From f11d2e227f3aaf68a15104253c0bbaf24785de91 Mon Sep 17 00:00:00 2001
From: Thomas Willems <twillems@club.wi.mit.edu>
Date: Tue, 18 Mar 2014 17:05:44 -0400
Subject: [PATCH 07/13] Added functionality to count the number of reads
 filtered out by each filter. Statistics are printed at the end of
 allelotyping to the stats file

---
 src/AlignedRead.h          |  5 +--
 src/AlignmentFilters.cpp   |  1 -
 src/AlignmentFilters.h     | 14 ++++----
 src/FilterCounter.cpp      | 74 ++++++++++++++++++++++++++++++++++++++
 src/FilterCounter.h        | 56 +++++++++++++++++++++++++++++
 src/Makefile.am            |  3 ++
 src/ReadContainer.cpp      | 33 ++++++++++++-----
 src/RemoveDuplicates.h     |  4 +--
 src/RunInfo.h              |  7 +++-
 src/common.cpp             |  2 +-
 src/runtime_parameters.cpp |  1 +
 src/runtime_parameters.h   |  4 +++
 12 files changed, 179 insertions(+), 25 deletions(-)

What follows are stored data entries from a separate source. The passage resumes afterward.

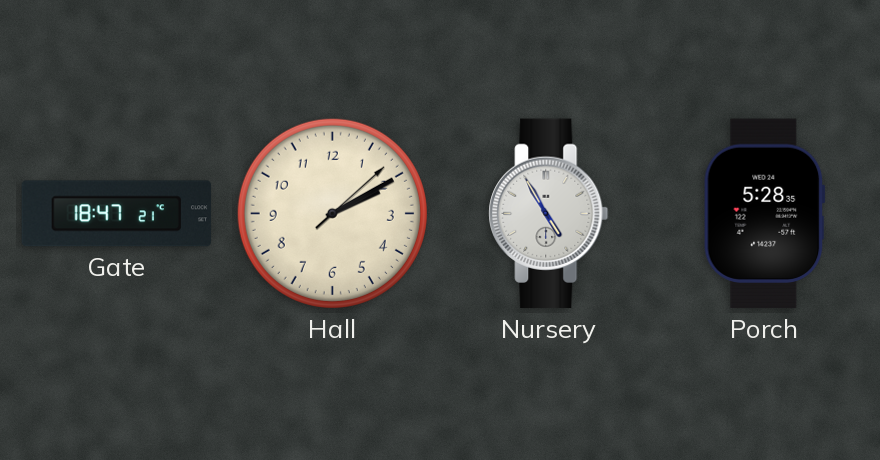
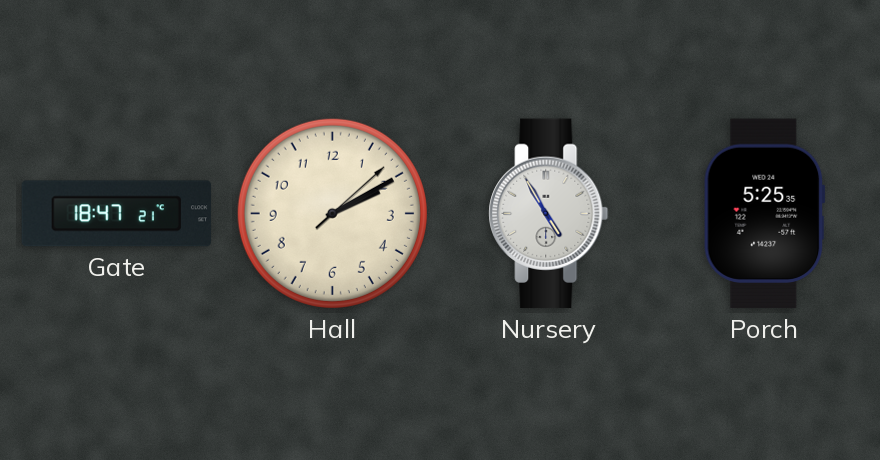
Porch: 5:28 -> 5:25
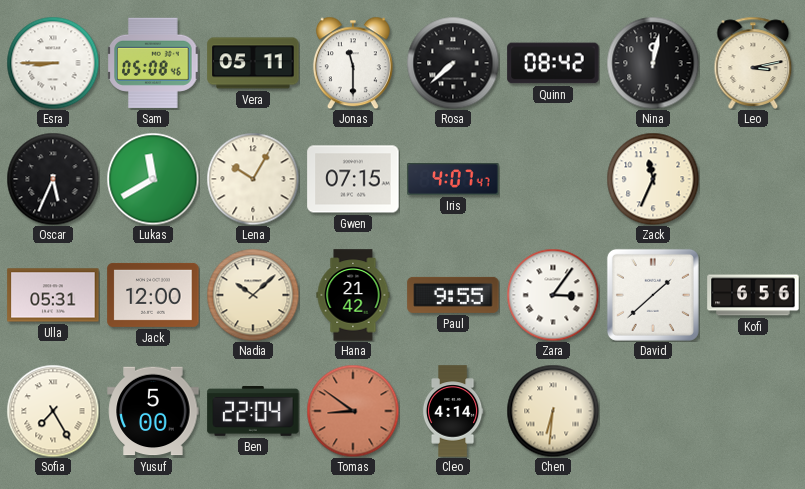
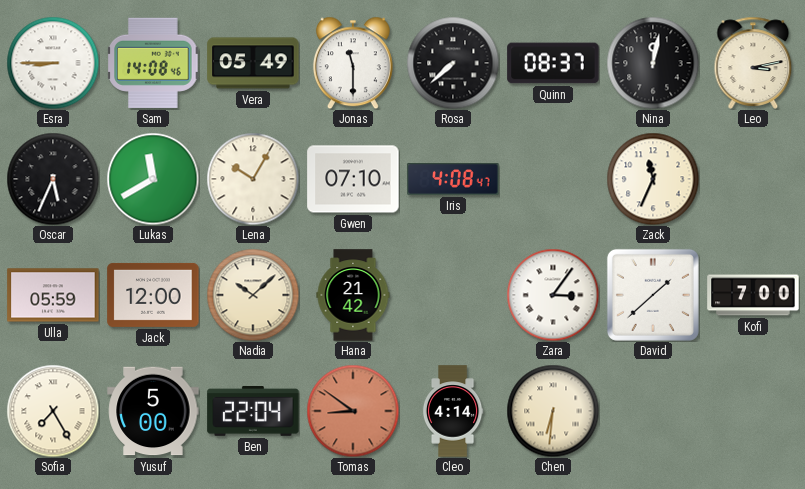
Sam: 05:08 -> 14:08
Vera: 05:11 -> 05:49
Quinn: 08:42 -> 08:37
Gwen: 07:15 -> 07:10
Iris: 4:07 -> 4:08
Ulla: 05:31 -> 05:59
Paul: 9:55 -> none
Kofi: 6:56 -> 7:00
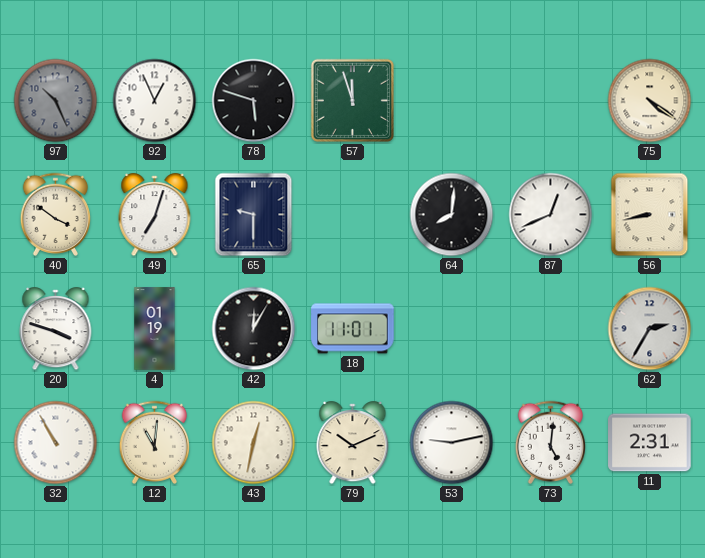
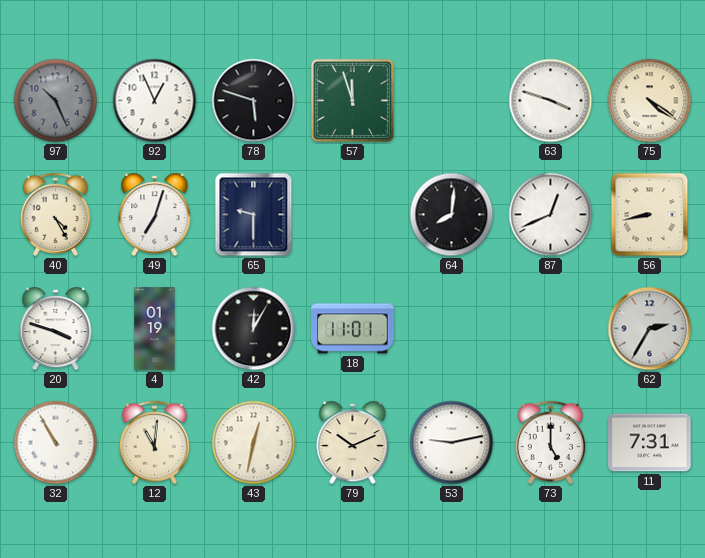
63: none -> 3:48
40: 3:51 -> 4:25
73: 5:01 -> 5:00
11: 2:31 -> 7:31
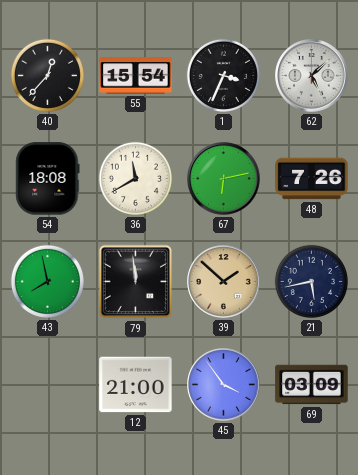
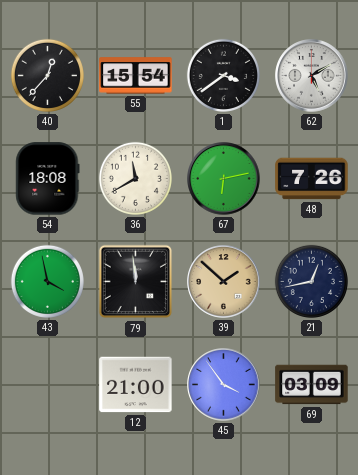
1: 3:34 -> 3:39
62: 5:08 -> 5:10
43: 7:58 -> 3:58
21: 5:43 -> 12:43
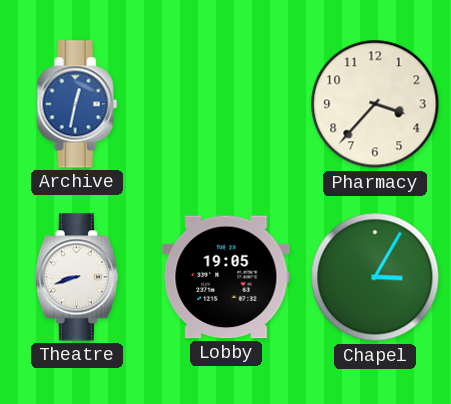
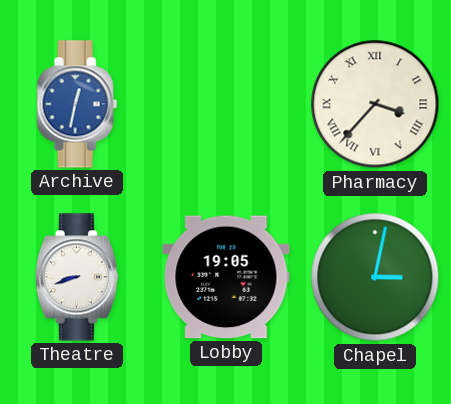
Pharmacy numerals: Arabic -> Roman
Chapel: 3:05 -> 3:02
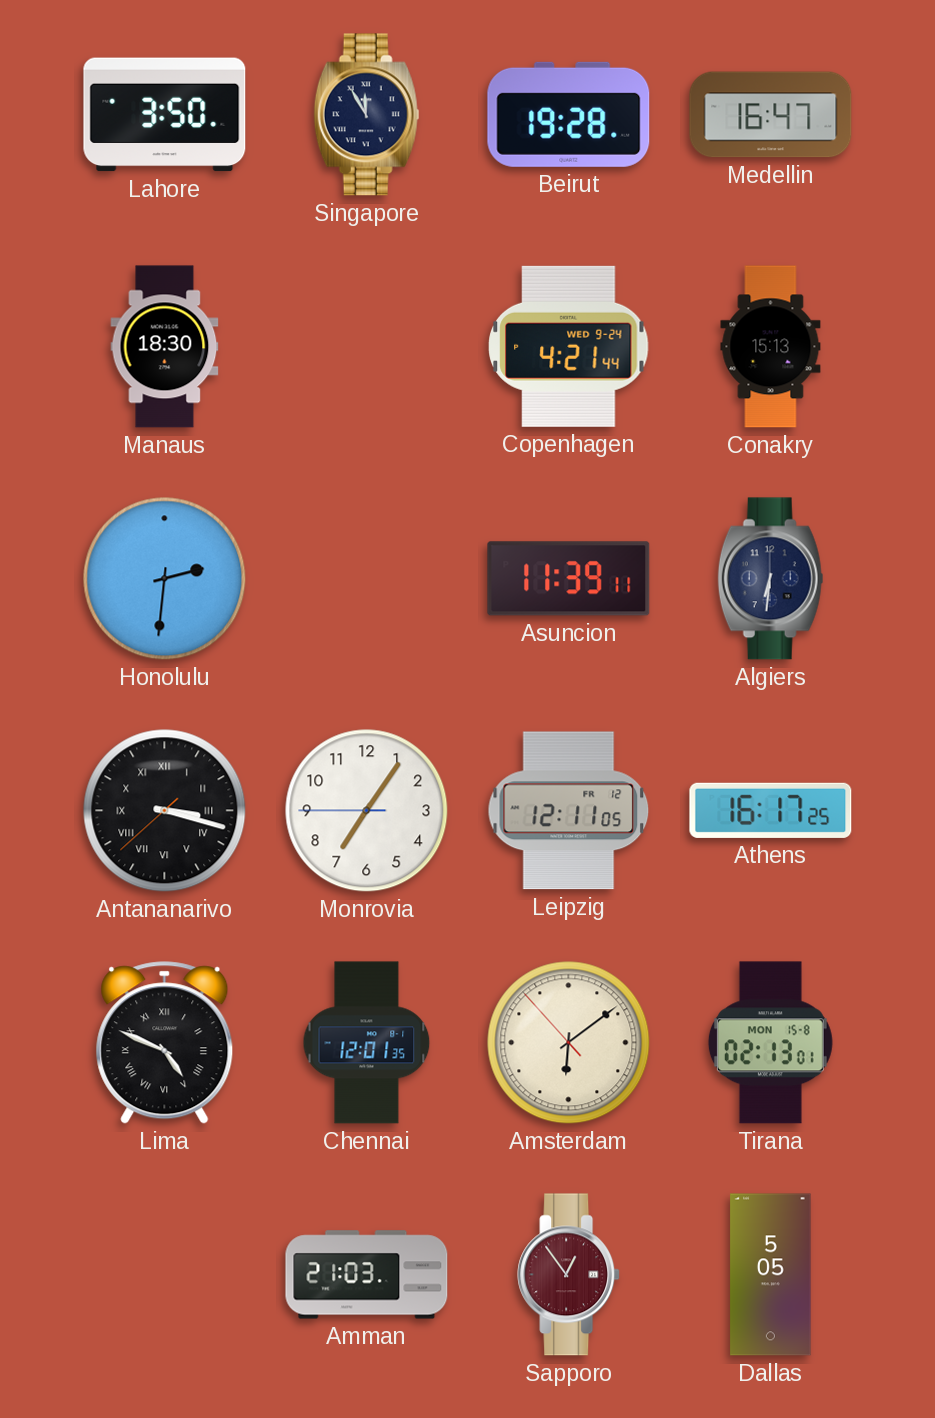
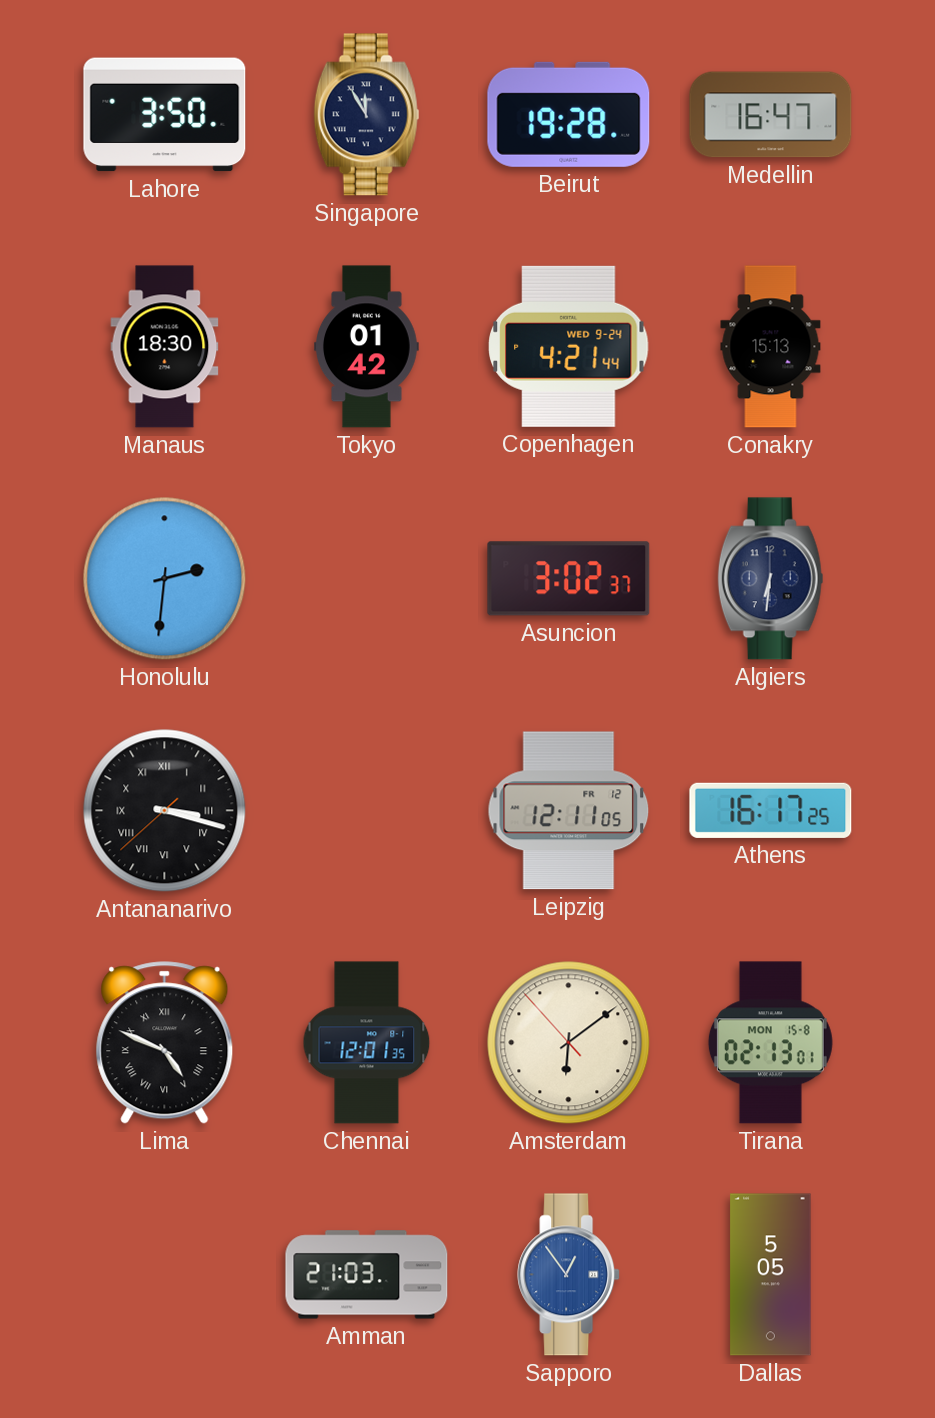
Tokyo: none -> 01:42
Asuncion: 11:39 -> 3:02
Monrovia: 7:05 -> none
Sapporo dial: burgundy -> blue
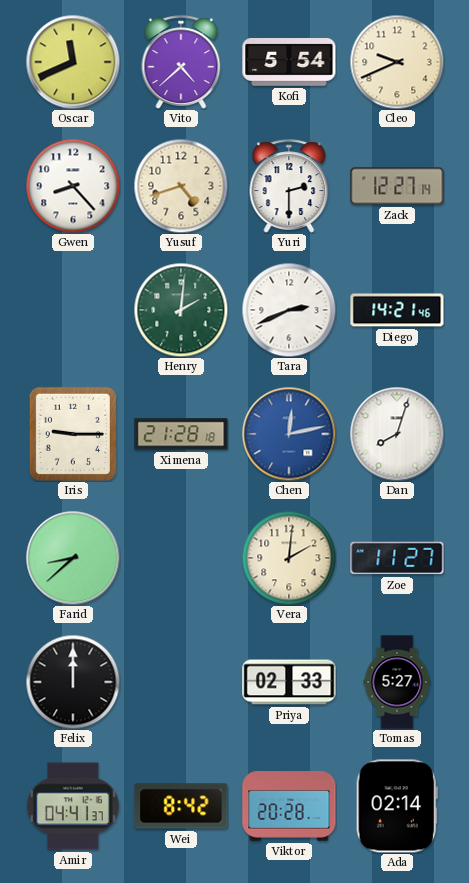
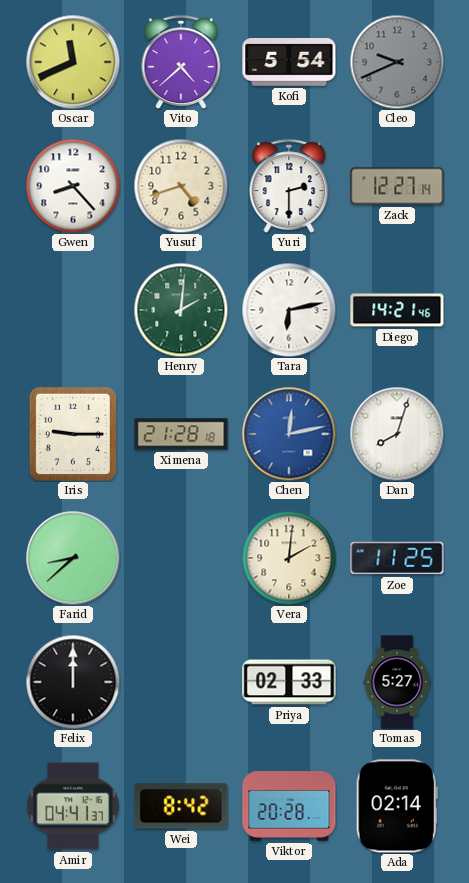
Cleo dial: cream -> grey
Tara: 2:41 -> 6:13
Zoe: 11:27 -> 11:25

 create mode 100644 src/FilterCounter.cpp
 create mode 100644 src/FilterCounter.h

diff --git a/src/AlignedRead.h b/src/AlignedRead.h
index 87650d6..ab32091 100644
--- a/src/AlignedRead.h
+++ b/src/AlignedRead.h
@@ -22,9 +22,6 @@ along with lobSTR.  If not, see <http://www.gnu.org/licenses/>.
 
 #include "src/api/BamAlignment.h"
 
-using namespace std;
-using BamTools::CigarOp;
-
 /*
   Struct to keep track of aligned read used in allelotyping
  */
@@ -37,7 +34,7 @@ struct AlignedRead {
   int read_start;
   std::string nucleotides;
   std::string qualities;
-  vector<BamTools::CigarOp> cigar_ops;
+  std::vector<BamTools::CigarOp> cigar_ops;
   std::string repseq;
   int period;
   int diffFromRef;
diff --git a/src/AlignmentFilters.cpp b/src/AlignmentFilters.cpp
index 82a1fbe..f277a9f 100644
--- a/src/AlignmentFilters.cpp
+++ b/src/AlignmentFilters.cpp
@@ -29,7 +29,6 @@ along with lobSTR.  If not, see <http://www.gnu.org/licenses/>.
 using namespace std;
 
 namespace AlignmentFilters {
-
   template<typename CigarIterator> int GetDistToIndel(CigarIterator iter, CigarIterator end){
     // Process leading clipping ops
     if (iter != end && iter->Type == 'H')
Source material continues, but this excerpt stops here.